# Husband wardrobe issue



## SonnyRae (Feb 23, 2014)

I've been with my DH (dear husband) for nearly 18 years. He's a very nice looking man, but I have one huge issue with his appearance, he is still wearing the same outfit he was wearing the first day I met him......A Black Harley Davidson T-shirt, uniform style Wrangler boot leg jeans, and Ranch boots. I dearly love the man, I've talked to him about updating his wardrobe, bought him different articles of clothing to try, only to return them. Shopping with him ended with me nearly walking out of the store, I felt like I was shopping with my 6 year old Grandson. :-(
I've been embarrassed by his attire on numerous occasions, especially when we have attended social occasions where he was noticeably under dressed, but he seemed to not care.
This summer coming he will be 60 years old. I take pride when I dress to go out with him, I've over the years adjusted my style to be more age appropriate when my children were growing up, now we are grandparents, I don't want him to dress like some old guy, but I would so much enjoy seeing my husband dressed nicely, especially when we attend grand-children's school functions.
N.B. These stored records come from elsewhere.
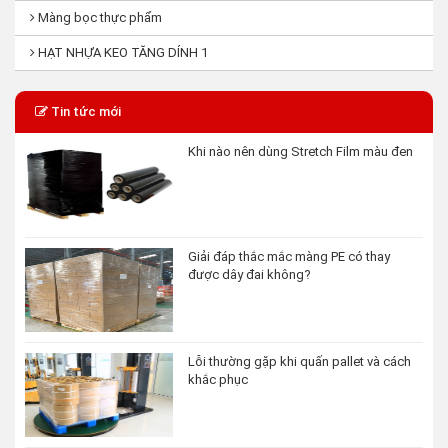
Màng bọc thực phẩm
HẠT NHỰA KEO TĂNG DÍNH 1
Tin tức mới
Khi nào nên dùng Stretch Film màu đen
Giải đáp thắc mắc màng PE có thay
được dây đai không?
Lỗi thường gặp khi quấn pallet và cách
khắc phục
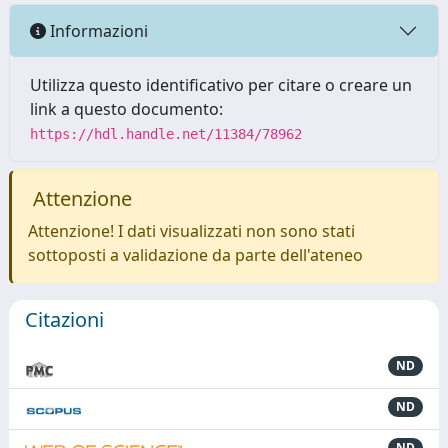
Informazioni
Utilizza questo identificativo per citare o creare un
link a questo documento:
https://hdl.handle.net/11384/78962
Attenzione
Attenzione! I dati visualizzati non sono stati
sottoposti a validazione da parte dell'ateneo
Citazioni
ND
ND
ND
I'm embarrassed sometimes. I've spoken to him about this at least 100 times, it's like he doesn't hear me or get my point.
I'm totally out of ideas how to deal with this clothing issue with my DH. I'm at my wits end and about to just simply give up.
Any ideas???
Thanking everyone in advance <3


----------



## NewHubs (Dec 23, 2012)

You are SOL...man is 60...set in his ways...leave him be


----------



## Faithful Wife (Oct 31, 2012)

You will have to make more of a stand for yourself, it sounds like.
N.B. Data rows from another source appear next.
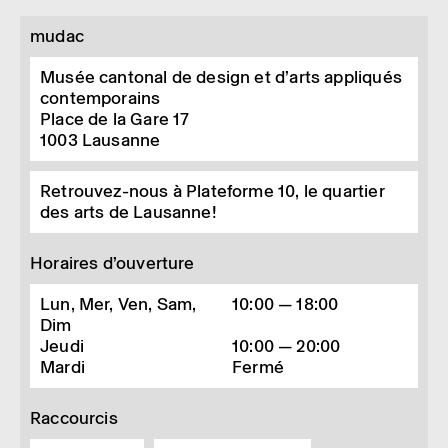
mudac
Musée cantonal de design et d’arts appliqués
contemporains
Place de la Gare 17
1003
Lausanne
Retrouvez-nous à Plateforme 10, le quartier
des arts de Lausanne!
Horaires d’ouverture
Lun, Mer, Ven, Sam,
10:00 — 18:00
Dim
Jeudi
10:00 — 20:00
Mardi
Fermé
Raccourcis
He is likely resistant to what you are saying because you've probably framed it like you are giving him directions or you are his mom. You probably think you were tactful about it and you probably were, but to him it likely sounded like you were bossing him, which he will resist.
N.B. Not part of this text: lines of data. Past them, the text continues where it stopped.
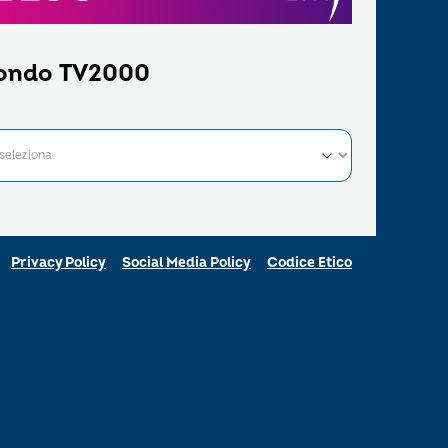
ondo TV2000
Privacy Policy
Social Media Policy
Codice Etico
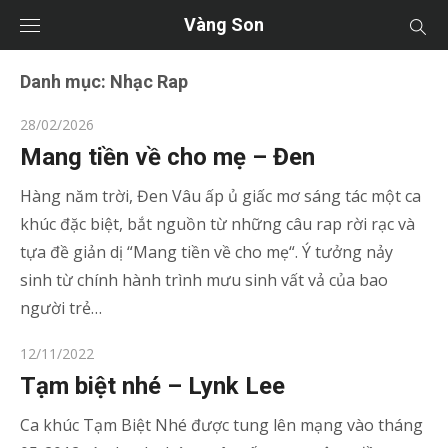
Vàng Son
Danh mục:
Nhạc Rap
Posted
28/02/2026
on
Mang tiền về cho mẹ – Đen
Hàng năm trời, Đen Vâu ấp ủ giấc mơ sáng tác một ca
khúc đặc biệt, bắt nguồn từ những câu rap rời rạc và
tựa đề giản dị “Mang tiền về cho mẹ“. Ý tưởng nảy
sinh từ chính hành trình mưu sinh vất vả của bao
người trẻ…
Posted
12/11/2022
on
Tạm biệt nhé – Lynk Lee
Ca khúc Tạm Biệt Nhé được tung lên mạng vào tháng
Instead, you will have to frame it as a respectful request, but one which if he does not agree to it, you will need to hear from him exactly why he will not.


----------



## Married but Happy (Aug 13, 2013)

I can only think of one thing to do that may get him to change. Dress like a biker chick, but push the limits of taste as far as you can stand. Especially do this when he may care how you present yourself to people who matter to him.

If he says anything (and the risk is he won't!), tell him "If you can't change them, join them."


----------



## Rowan (Apr 3, 2012)

You may also try telling him that he would be much more attractive to you if he dressed up more often. Or, rather, that his rebellious teen costume makes you not want to have sex with him - but that slacks and a button-down shirt get you all hot and bothered. Of course, you'll have to get all hot and bothered if he does dress up.


----------



## Hope1964 (Sep 26, 2011)

I am hoping that your problem isn't that he's been wearing the same clothes for that long and never wears any others.

Does he ever tell you what to wear?

This is a battle I wouldn't fight, myself. If my husband wants to look like an 80's biker/cowboy/teenager dude in perpetuity, then more power to him. I'm not gonna be embarrassed by it - why should I? He's a grown man and makes all his own decisions about his attire. I might say something once in a blue moon, if he ever asked or something, but other than that? Nope.


----------



## Malpheous (May 3, 2013)

Do you love your husband or his clothes?

I have clothes that I'm comfortable in. It's what I wear. I'm me. I know who I am and the people that truly matter to me know who I am. Beyond that I don't really care what others think of me. If I decide I want loud purple hair, I've done just that, then what do I care about other people's opinions of me base don my appearance. My wife loves me for me and because of that she is supportive when I 'fashionably experiment'. She actually went green and my D17 went bright blue at the same time. We were a sight. But why care about others? They aren't paying my bills. They aren't feeding me. And they certainly aren't f... well... sexually pleasuring me. lol 

Try this instead. Get some clothes that are similar. Wear them. Go out together like that. Getting into his groove may help get him into yours.


----------



## PBear (Nov 16, 2010)

No offense, but if you didn't want to be married to a man who wears HD tshirts and jeans, you shouldn't have married one. 

C
_Posted via Mobile Device_


----------



## NobodySpecial (Nov 22, 2013)

Add me to the he gets to choose what he wears camp. Battle not worth fighting.


----------



## youkiddingme (Jul 30, 2012)

I think that you are the one with the issue. That is who he is. It sounds like he is not trendy and is who he is is not ok with you. I like it that he does not feel the need to change with everynew trend or fad. I dress like I did 30 years ago also. He does not feel the need to change his fashion every year. That is who he is. You are the one that needs to deal with it. It is not a problem. 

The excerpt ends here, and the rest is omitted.